Wanting to connect with loved ones who have passed away, some people seek out psychic mediums. A medium herself, Cynthia says family members of clients often become visible to her, energetically speaking, during Tarot readings. “They can appear in a watery image,” she explains. “Sometimes I smell a grandmother’s perfume, or I just get an intense all-encompassing feeling, like great love or great care and concern. Sometimes they’ll come through even if they’re not asked about. They might come in with a message to let a client know they know they’re OK.”
Cynthia says metaphysical readings aren’t a substitute for therapy or counseling, but she believes their short-term, solution-oriented approach can be beneficial. “You aren’t going to come back 100 times and you don’t have to worry about having to wait for six months or a year to get some relief from your issue,” she notes, “whether it’s acute or something that’s been going on since you were a child. Something is going to move in 25 to 55 minutes. It’s not like it gets solved in 25 minutes, but it does start the resolution process. It’s very rare that someone walks away without some sense of how to clear an issue.

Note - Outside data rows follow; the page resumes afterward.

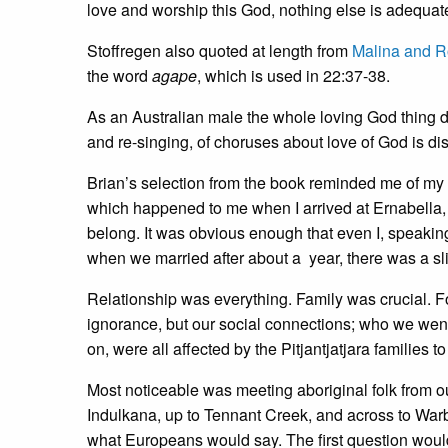
love and worship this God, nothing else is adequate f
Stoffregen also quoted at length from
Malina and R
the word
agape
, which is used in 22:37-38.
As an Australian male the whole loving God thing d
and re-singing, of choruses about love of God is dist
Brian’s selection from the book reminded me of my e
which happened to me when I arrived at Ernabella, 
belong. It was obvious enough that even I, speaking 
when we married after about a year, there was a sli
Relationship was everything. Family was crucial. For
ignorance, but our social connections; who we went
on, were all affected by the Pitjantjatjara families
Most noticeable was meeting aboriginal folk from o
Indulkana, up to Tennant Creek, and across to Warb
what Europeans would say. The first question would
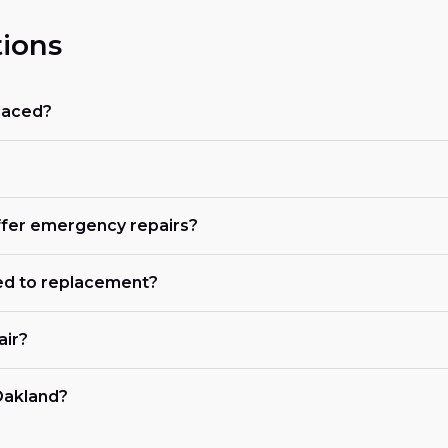
ions
placed?
offer emergency repairs?
ed to replacement?
air?
 Oakland?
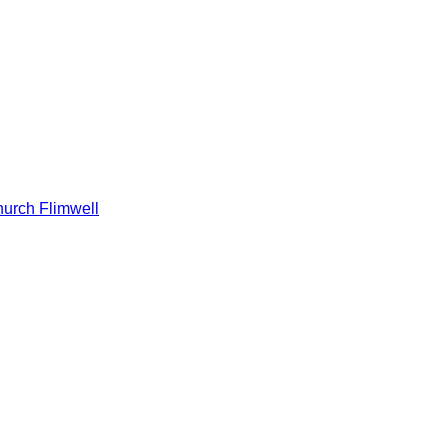
hurch Flimwell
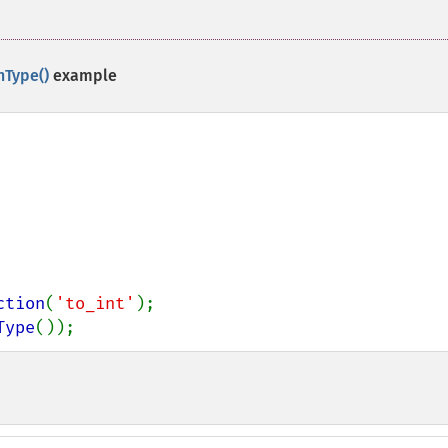
nType()
example
ction
(
'to_int'
Type
());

Sometimes that involves taking a trip, looking for a new job, or even seeing a counselor.”
Mostly, what Cynthia notices is that at the end of a metaphysical reading, people simply feel better. “They’re more at ease, more relieved,” she states. “They’ve answered some deep questions; they feel like they can breathe, like they can continue on. They might be less depressed–more energized, and hopeful. And some leave sad because they realize they need to get off the path they’re on, but they come to trust their own intuition. Often they say, ‘I knew that. I just didn’t trust it.’ I find what we often do is give them permission to move forward on a course they knew was best for them, but hadn’t given themselves permission to follow.”